Message-ID: <4AAEF5DC.4070308@cn.fujitsu.com>
Date: Tue, 15 Sep 2009 10:03:08 +0800
From: Xiao Guangrong <xiaoguangrong@cn.fujitsu.com>
User-Agent: Thunderbird 2.0.0.6 (Windows/20070728)
MIME-Version: 1.0
To: Suresh Siddha <suresh.b.siddha@intel.com>
CC: Peter Zijlstra <peterz@infradead.org>,
       "akpm@linux-foundation.org" <akpm@linux-foundation.org>,
       "mm-commits@vger.kernel.org" <mm-commits@vger.kernel.org>,
       "jens.axboe@oracle.com" <jens.axboe@oracle.com>,
       "mingo@elte.hu" <mingo@elte.hu>,
       "nickpiggin@yahoo.com.au" <nickpiggin@yahoo.com.au>,
       "rusty@rustcorp.com.au" <rusty@rustcorp.com.au>,
       LKML <linux-kernel@vger.kernel.org>
Subject: Re: + generic-ipi-fix-the-race-between-generic_smp_call_function_-and-hotplug_cfd.patch
 added to -mm tree
References: <200907310030.n6V0Uqgw001644@imap1.linux-foundation.org>	 <1252616988.7205.102.camel@laptop>  <4AAA0001.2060703@cn.fujitsu.com>	 <1252696132.3756.21.camel@sbs-t61.sc.intel.com>	 <4AADEF2F.5080504@cn.fujitsu.com> <1252973802.2899.88.camel@sbs-t61.sc.intel.com>
In-Reply-To: <1252973802.2899.88.camel@sbs-t61.sc.intel.com>
Content-Type: text/plain; charset=UTF-8
Content-Transfer-Encoding: 7bit
Sender: linux-kernel-owner@vger.kernel.org
Content-Length: 5717
Lines: 154


Suresh Siddha wrote:
> On Mon, 2009-09-14 at 00:22 -0700, Xiao Guangrong wrote:
>> Suresh Siddha wrote:
>>
>>>> CPU A call smp_call_function_many(wait=0) that want CPU B to call
>>>> a specific function, after smp_call_function_many() return, we let
>>>> CPU A offline immediately.

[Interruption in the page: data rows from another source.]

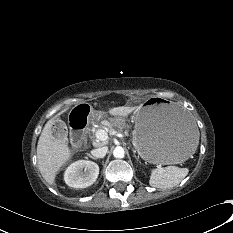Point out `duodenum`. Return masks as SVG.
I'll use <instances>...</instances> for the list:
<instances>
[{
	"label": "duodenum",
	"instance_id": "1",
	"mask_svg": "<svg viewBox=\"0 0 233 233\" xmlns=\"http://www.w3.org/2000/svg\"><path fill=\"white\" fill-rule=\"evenodd\" d=\"M90 115V106L86 103H79L75 106L74 112L70 116V128L73 140L78 145L83 144L85 141Z\"/></svg>",
	"mask_w": 233,
	"mask_h": 233
}]
</instances>
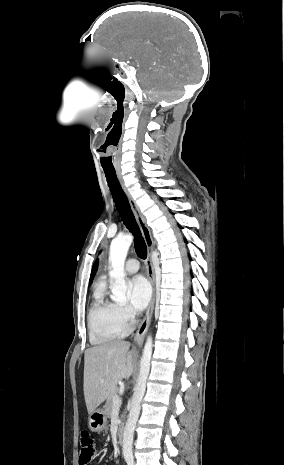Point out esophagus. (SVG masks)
I'll return each instance as SVG.
<instances>
[{"mask_svg": "<svg viewBox=\"0 0 284 465\" xmlns=\"http://www.w3.org/2000/svg\"><path fill=\"white\" fill-rule=\"evenodd\" d=\"M117 175H118L121 187L124 190V193L128 198L129 204L133 210L135 219L137 221V224L139 225V228L141 230V233L143 235V238H144V241L147 247L146 269H147V277L149 281L151 282V286H152V298L148 305L145 317L143 318L142 322L140 323L134 335V343L137 346H140L142 345L145 334L150 326V322H151V318H152V314L154 310V302H155V272H154V266H153L152 257H151L152 248H153V239H152L150 229L146 223L145 217L141 213L136 201L134 200L130 192L125 187L119 170H117Z\"/></svg>", "mask_w": 284, "mask_h": 465, "instance_id": "34e87169", "label": "esophagus"}]
</instances>
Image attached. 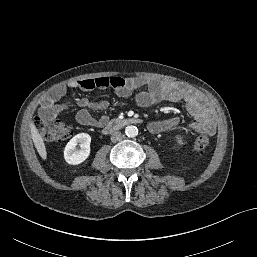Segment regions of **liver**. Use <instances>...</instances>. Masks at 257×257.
I'll return each instance as SVG.
<instances>
[{
    "label": "liver",
    "instance_id": "liver-1",
    "mask_svg": "<svg viewBox=\"0 0 257 257\" xmlns=\"http://www.w3.org/2000/svg\"><path fill=\"white\" fill-rule=\"evenodd\" d=\"M30 130H31V138L34 142L37 152L39 153L42 159H46L47 157L46 147L34 123L30 124Z\"/></svg>",
    "mask_w": 257,
    "mask_h": 257
}]
</instances>
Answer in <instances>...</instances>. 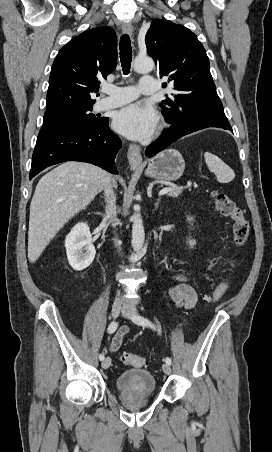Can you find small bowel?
I'll list each match as a JSON object with an SVG mask.
<instances>
[{
	"label": "small bowel",
	"mask_w": 272,
	"mask_h": 452,
	"mask_svg": "<svg viewBox=\"0 0 272 452\" xmlns=\"http://www.w3.org/2000/svg\"><path fill=\"white\" fill-rule=\"evenodd\" d=\"M187 274L185 272L173 273V278L177 281V284L168 290V298L174 304L186 309L194 307L197 302V295L194 289L186 283ZM130 332L129 327L122 326L114 334L112 340L109 343V351L117 352L123 343V339Z\"/></svg>",
	"instance_id": "small-bowel-1"
}]
</instances>
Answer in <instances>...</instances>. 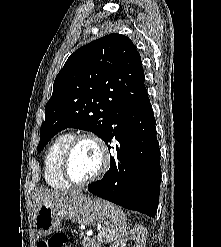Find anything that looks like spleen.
<instances>
[{"instance_id": "3e777b00", "label": "spleen", "mask_w": 221, "mask_h": 247, "mask_svg": "<svg viewBox=\"0 0 221 247\" xmlns=\"http://www.w3.org/2000/svg\"><path fill=\"white\" fill-rule=\"evenodd\" d=\"M106 222L98 235L100 242L109 243L119 240L126 233V214L114 204L106 202Z\"/></svg>"}]
</instances>
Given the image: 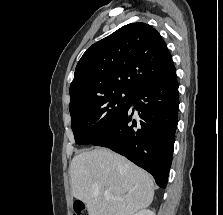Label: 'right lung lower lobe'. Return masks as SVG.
<instances>
[{"mask_svg": "<svg viewBox=\"0 0 223 215\" xmlns=\"http://www.w3.org/2000/svg\"><path fill=\"white\" fill-rule=\"evenodd\" d=\"M138 116L133 117L134 108ZM176 72L138 89L121 119L92 145L110 148L148 171L166 188L178 123ZM141 112V113H140Z\"/></svg>", "mask_w": 223, "mask_h": 215, "instance_id": "right-lung-lower-lobe-1", "label": "right lung lower lobe"}]
</instances>
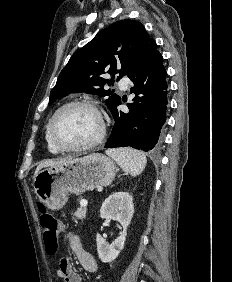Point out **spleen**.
Listing matches in <instances>:
<instances>
[{
	"label": "spleen",
	"instance_id": "1",
	"mask_svg": "<svg viewBox=\"0 0 232 282\" xmlns=\"http://www.w3.org/2000/svg\"><path fill=\"white\" fill-rule=\"evenodd\" d=\"M106 154L112 157L125 173L133 176L139 175L147 162L143 153L132 148L110 149Z\"/></svg>",
	"mask_w": 232,
	"mask_h": 282
}]
</instances>
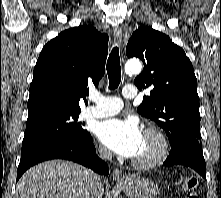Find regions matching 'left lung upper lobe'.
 <instances>
[{
  "instance_id": "5c2ea615",
  "label": "left lung upper lobe",
  "mask_w": 221,
  "mask_h": 198,
  "mask_svg": "<svg viewBox=\"0 0 221 198\" xmlns=\"http://www.w3.org/2000/svg\"><path fill=\"white\" fill-rule=\"evenodd\" d=\"M126 54L144 63L135 79L139 90L149 88L138 112L160 126L171 148L200 141L199 97L193 66L184 50L165 34L140 27L128 41Z\"/></svg>"
}]
</instances>
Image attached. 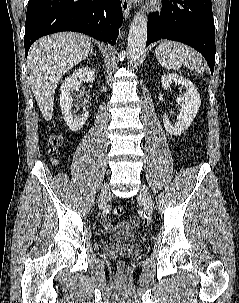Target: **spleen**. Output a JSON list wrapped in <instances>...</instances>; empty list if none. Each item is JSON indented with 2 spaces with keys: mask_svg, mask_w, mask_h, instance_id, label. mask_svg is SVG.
<instances>
[{
  "mask_svg": "<svg viewBox=\"0 0 239 303\" xmlns=\"http://www.w3.org/2000/svg\"><path fill=\"white\" fill-rule=\"evenodd\" d=\"M158 62L168 70L179 69L182 65L198 73L205 70L201 55L192 47L175 41H163L155 49Z\"/></svg>",
  "mask_w": 239,
  "mask_h": 303,
  "instance_id": "spleen-1",
  "label": "spleen"
}]
</instances>
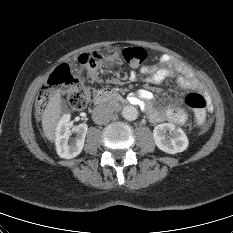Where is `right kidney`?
<instances>
[{
	"instance_id": "1",
	"label": "right kidney",
	"mask_w": 233,
	"mask_h": 233,
	"mask_svg": "<svg viewBox=\"0 0 233 233\" xmlns=\"http://www.w3.org/2000/svg\"><path fill=\"white\" fill-rule=\"evenodd\" d=\"M70 114H64L56 128V149L61 158L72 159L78 156L84 147L88 126L82 123L72 128L69 127ZM72 133L75 138L70 140Z\"/></svg>"
}]
</instances>
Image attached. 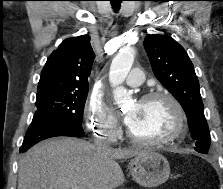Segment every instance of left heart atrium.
I'll use <instances>...</instances> for the list:
<instances>
[{
  "mask_svg": "<svg viewBox=\"0 0 223 189\" xmlns=\"http://www.w3.org/2000/svg\"><path fill=\"white\" fill-rule=\"evenodd\" d=\"M132 120H133V115H131V114L126 115V117L124 119V121L127 125H130L132 123Z\"/></svg>",
  "mask_w": 223,
  "mask_h": 189,
  "instance_id": "obj_1",
  "label": "left heart atrium"
}]
</instances>
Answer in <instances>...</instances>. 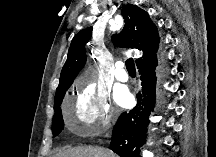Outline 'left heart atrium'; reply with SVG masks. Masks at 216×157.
<instances>
[{"instance_id": "39dd6f15", "label": "left heart atrium", "mask_w": 216, "mask_h": 157, "mask_svg": "<svg viewBox=\"0 0 216 157\" xmlns=\"http://www.w3.org/2000/svg\"><path fill=\"white\" fill-rule=\"evenodd\" d=\"M117 103L122 107H127L132 101V96L125 87H120L115 93Z\"/></svg>"}]
</instances>
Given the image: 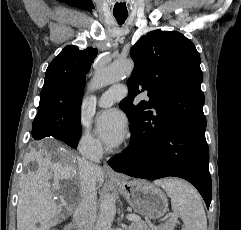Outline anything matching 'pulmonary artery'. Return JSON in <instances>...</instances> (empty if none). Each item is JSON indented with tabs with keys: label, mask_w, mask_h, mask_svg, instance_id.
<instances>
[{
	"label": "pulmonary artery",
	"mask_w": 241,
	"mask_h": 230,
	"mask_svg": "<svg viewBox=\"0 0 241 230\" xmlns=\"http://www.w3.org/2000/svg\"><path fill=\"white\" fill-rule=\"evenodd\" d=\"M127 94L128 90L125 85L113 86L99 98L98 104L101 107H109L115 101L125 98Z\"/></svg>",
	"instance_id": "pulmonary-artery-1"
}]
</instances>
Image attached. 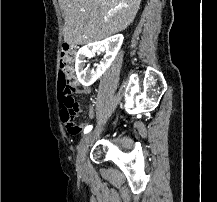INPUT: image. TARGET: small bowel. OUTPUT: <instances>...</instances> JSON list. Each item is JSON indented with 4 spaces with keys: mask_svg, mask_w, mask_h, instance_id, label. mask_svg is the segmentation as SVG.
I'll return each instance as SVG.
<instances>
[{
    "mask_svg": "<svg viewBox=\"0 0 217 202\" xmlns=\"http://www.w3.org/2000/svg\"><path fill=\"white\" fill-rule=\"evenodd\" d=\"M71 79L74 81V86H75V88H78L79 83H78V81L76 80L75 75H72V76H71ZM94 115H95L94 108H93L92 106H90V107H89V110H88V116H89L90 118H93ZM80 126H81V128H85V124H84V123H81Z\"/></svg>",
    "mask_w": 217,
    "mask_h": 202,
    "instance_id": "1",
    "label": "small bowel"
}]
</instances>
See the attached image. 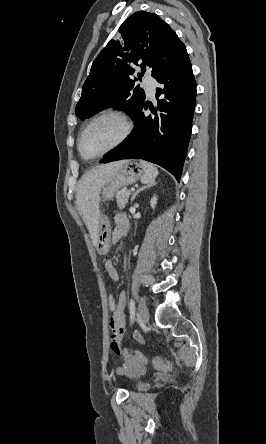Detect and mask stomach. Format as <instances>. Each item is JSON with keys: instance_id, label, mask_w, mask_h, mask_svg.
<instances>
[{"instance_id": "1", "label": "stomach", "mask_w": 266, "mask_h": 444, "mask_svg": "<svg viewBox=\"0 0 266 444\" xmlns=\"http://www.w3.org/2000/svg\"><path fill=\"white\" fill-rule=\"evenodd\" d=\"M145 172L141 165L137 162L127 161L120 166L112 178L102 188L101 199L103 201L112 199L116 192L124 187L131 185L142 179ZM110 235V223L103 214L99 216L98 223V242L97 246L101 252H105L106 246L103 240H108ZM102 244V246H101Z\"/></svg>"}]
</instances>
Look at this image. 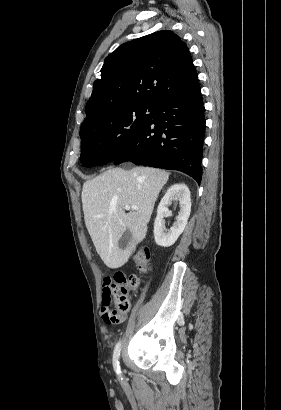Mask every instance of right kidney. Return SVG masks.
<instances>
[{
  "label": "right kidney",
  "mask_w": 281,
  "mask_h": 410,
  "mask_svg": "<svg viewBox=\"0 0 281 410\" xmlns=\"http://www.w3.org/2000/svg\"><path fill=\"white\" fill-rule=\"evenodd\" d=\"M172 202H179L180 211L176 222L167 230L164 225V213ZM191 212V199L189 188L182 183L172 185L162 198L154 221V238L157 245L169 247L173 245L184 231Z\"/></svg>",
  "instance_id": "ca27d5eb"
}]
</instances>
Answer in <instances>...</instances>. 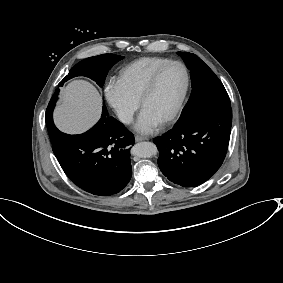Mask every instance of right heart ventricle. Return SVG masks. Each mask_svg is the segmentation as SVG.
<instances>
[{"instance_id":"obj_1","label":"right heart ventricle","mask_w":283,"mask_h":283,"mask_svg":"<svg viewBox=\"0 0 283 283\" xmlns=\"http://www.w3.org/2000/svg\"><path fill=\"white\" fill-rule=\"evenodd\" d=\"M171 61L164 56H147L139 58L124 66L118 74L126 92L134 99L139 100L148 77L160 66Z\"/></svg>"}]
</instances>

Unfortunately, if CPU B receives this
>>>> IPI interrupt after CPU A down, it will crash like above description.
>>> How can cpu B receive the IPI interrupt after cpu A is down?
>>>
>>> As part of the cpu A going down, we first do the stop machine. i.e.,
>>> schedule the stop machine worker threads on each cpu. So, by the time
>>> all the worker threads on all the cpu's get scheduled and synchronized,
>>> ipi on B should get delivered.
>>>
>> Actually, those two examples have the same reason, that is how long
>> the destination CPU will receive the IPI interruption?
>>
>> If the stop machine threads can schedule in CPU B during the IPI
>> interruption delivering, It will occur those issue.
>>
>> I understand what you say but let me confuse is how we ensure it? The IPI
>> interruption is delivered over the APIC bus, It need several CPU instruction
>> cycle I guess, I also have read the spec of Intel 64 and IA-32, but not find
>> the answer, could you point out for me?
> 
> Xiao, There is quite a bit of time between the time a particular cpu
> sends a smp call function IPI (with wait == 0) and the time that cpu
> starts running the stop machine thread and the whole system proceeds
> with stop machine. With in this time, typically the smp call function
> destination will receive the ipi interrupt. But theoretically the
> problem you explain might happen.
> 

Yeah, though this case is very infrequent, but we can't avoid it.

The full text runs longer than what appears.